START Record set

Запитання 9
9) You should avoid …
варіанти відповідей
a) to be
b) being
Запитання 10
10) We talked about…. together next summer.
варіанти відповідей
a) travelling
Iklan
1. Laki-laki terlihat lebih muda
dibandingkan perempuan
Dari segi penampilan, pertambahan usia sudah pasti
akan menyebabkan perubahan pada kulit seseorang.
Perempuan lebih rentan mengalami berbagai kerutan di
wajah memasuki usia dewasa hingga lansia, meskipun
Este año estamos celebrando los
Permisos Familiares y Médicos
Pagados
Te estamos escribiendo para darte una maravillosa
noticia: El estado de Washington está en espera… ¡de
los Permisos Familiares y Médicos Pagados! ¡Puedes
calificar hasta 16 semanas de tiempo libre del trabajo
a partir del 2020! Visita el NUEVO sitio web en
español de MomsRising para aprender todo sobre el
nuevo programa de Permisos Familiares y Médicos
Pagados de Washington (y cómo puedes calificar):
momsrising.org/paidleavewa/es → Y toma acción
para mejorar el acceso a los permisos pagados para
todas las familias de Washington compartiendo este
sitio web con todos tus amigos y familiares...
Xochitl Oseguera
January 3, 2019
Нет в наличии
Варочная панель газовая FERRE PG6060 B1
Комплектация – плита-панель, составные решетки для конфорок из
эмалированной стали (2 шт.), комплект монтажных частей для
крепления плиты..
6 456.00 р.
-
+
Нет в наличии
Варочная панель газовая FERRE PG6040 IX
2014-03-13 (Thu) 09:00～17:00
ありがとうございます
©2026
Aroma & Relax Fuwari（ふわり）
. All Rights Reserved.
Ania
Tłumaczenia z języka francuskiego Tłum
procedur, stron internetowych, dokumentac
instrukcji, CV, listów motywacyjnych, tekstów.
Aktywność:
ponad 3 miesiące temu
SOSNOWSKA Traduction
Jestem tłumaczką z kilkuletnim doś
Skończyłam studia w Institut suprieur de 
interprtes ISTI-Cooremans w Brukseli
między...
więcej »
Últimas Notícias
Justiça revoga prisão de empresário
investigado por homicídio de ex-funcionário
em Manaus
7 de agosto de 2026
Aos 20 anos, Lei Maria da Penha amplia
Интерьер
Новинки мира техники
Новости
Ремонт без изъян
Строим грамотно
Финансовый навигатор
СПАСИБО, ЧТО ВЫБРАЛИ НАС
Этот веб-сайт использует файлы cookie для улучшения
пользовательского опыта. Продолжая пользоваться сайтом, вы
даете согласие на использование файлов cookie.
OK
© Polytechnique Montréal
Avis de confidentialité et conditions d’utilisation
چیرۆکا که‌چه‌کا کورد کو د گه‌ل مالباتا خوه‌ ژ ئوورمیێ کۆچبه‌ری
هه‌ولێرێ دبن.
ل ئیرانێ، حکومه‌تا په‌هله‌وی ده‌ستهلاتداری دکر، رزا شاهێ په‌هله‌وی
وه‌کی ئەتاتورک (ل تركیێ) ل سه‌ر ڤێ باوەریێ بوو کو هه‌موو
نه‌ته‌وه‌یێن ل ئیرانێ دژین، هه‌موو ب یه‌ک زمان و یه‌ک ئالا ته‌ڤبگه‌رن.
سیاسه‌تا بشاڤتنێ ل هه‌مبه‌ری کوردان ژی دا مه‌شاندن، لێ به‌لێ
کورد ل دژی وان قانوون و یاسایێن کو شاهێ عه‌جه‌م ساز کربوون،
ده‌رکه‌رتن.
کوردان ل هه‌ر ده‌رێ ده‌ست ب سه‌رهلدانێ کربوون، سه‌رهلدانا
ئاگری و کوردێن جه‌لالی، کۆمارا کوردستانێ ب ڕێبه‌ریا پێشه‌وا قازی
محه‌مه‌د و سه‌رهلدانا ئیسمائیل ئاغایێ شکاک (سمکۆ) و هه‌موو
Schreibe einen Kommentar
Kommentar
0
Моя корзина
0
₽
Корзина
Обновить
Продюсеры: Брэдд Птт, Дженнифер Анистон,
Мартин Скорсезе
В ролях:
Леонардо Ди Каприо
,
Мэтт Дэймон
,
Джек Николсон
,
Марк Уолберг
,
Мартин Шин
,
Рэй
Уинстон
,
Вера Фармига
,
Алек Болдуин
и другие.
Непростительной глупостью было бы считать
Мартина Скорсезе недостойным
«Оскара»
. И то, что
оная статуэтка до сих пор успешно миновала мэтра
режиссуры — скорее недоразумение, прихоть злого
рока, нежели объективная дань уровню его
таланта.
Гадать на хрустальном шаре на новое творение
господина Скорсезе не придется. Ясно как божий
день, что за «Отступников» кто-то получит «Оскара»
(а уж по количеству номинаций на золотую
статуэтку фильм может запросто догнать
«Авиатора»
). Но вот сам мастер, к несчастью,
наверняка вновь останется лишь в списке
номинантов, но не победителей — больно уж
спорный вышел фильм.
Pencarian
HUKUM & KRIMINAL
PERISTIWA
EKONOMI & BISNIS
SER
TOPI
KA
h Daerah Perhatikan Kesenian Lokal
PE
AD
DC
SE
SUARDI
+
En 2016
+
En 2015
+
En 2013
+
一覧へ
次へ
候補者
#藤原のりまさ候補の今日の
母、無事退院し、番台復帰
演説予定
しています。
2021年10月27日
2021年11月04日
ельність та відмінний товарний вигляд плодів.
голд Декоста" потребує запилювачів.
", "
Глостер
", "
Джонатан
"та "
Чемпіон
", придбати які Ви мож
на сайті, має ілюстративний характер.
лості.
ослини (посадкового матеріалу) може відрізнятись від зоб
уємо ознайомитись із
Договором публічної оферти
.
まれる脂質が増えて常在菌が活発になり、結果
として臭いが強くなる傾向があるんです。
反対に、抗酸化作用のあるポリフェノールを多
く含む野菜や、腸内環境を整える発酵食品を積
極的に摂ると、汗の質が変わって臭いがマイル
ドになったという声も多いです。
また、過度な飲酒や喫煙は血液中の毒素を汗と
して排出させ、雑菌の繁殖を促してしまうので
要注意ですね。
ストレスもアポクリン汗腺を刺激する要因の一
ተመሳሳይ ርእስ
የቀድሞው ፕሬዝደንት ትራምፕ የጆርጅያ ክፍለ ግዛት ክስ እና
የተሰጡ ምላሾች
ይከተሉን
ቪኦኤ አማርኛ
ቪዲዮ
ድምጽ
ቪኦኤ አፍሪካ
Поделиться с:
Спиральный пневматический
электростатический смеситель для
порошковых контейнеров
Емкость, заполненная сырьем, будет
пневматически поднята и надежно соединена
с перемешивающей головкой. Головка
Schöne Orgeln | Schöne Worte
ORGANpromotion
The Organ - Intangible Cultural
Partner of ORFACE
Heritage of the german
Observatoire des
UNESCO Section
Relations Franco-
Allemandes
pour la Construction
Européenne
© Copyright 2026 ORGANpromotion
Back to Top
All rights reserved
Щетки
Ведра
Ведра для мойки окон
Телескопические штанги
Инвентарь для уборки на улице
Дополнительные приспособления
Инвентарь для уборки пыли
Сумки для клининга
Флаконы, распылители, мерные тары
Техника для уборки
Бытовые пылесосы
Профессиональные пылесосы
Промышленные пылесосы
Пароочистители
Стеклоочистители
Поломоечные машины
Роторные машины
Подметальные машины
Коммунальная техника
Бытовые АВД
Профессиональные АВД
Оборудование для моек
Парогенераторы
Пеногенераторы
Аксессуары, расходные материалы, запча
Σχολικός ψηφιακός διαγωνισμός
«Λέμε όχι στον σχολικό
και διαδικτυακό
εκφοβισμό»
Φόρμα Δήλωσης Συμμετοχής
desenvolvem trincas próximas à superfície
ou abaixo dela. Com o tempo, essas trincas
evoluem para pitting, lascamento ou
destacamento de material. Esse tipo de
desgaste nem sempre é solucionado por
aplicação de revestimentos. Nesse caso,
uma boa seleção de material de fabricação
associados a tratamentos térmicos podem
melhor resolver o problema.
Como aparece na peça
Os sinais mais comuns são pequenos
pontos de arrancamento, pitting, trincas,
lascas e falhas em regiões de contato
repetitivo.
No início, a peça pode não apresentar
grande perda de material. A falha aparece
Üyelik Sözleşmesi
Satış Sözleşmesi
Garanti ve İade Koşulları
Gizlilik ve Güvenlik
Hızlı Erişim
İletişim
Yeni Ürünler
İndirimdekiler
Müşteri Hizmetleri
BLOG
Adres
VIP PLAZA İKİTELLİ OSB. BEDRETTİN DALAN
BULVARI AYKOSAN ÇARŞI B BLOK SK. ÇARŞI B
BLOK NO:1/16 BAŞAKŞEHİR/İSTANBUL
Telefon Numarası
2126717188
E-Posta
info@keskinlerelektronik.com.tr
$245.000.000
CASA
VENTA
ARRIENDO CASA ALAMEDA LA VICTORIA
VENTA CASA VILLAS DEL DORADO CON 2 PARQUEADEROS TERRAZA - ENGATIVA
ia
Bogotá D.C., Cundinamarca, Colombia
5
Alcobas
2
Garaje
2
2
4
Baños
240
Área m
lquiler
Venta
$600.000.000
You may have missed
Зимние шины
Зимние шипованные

END Record set

Task details:
Restate word for word the lines of the data above, starting at the line containing "SOSNOWSKA Traduction" and ending at the line containing "Avis de confidentialité", both included, and nothing more.

Task output:
SOSNOWSKA Traduction
Jestem tłumaczką z kilkuletnim doś
Skończyłam studia w Institut suprieur de 
interprtes ISTI-Cooremans w Brukseli
między...
więcej »
Últimas Notícias
Justiça revoga prisão de empresário
investigado por homicídio de ex-funcionário
em Manaus
7 de agosto de 2026
Aos 20 anos, Lei Maria da Penha amplia
Интерьер
Новинки мира техники
Новости
Ремонт без изъян
Строим грамотно
Финансовый навигатор
СПАСИБО, ЧТО ВЫБРАЛИ НАС
Этот веб-сайт использует файлы cookie для улучшения
пользовательского опыта. Продолжая пользоваться сайтом, вы
даете согласие на использование файлов cookie.
OK
© Polytechnique Montréal
Avis de confidentialité et conditions d’utilisation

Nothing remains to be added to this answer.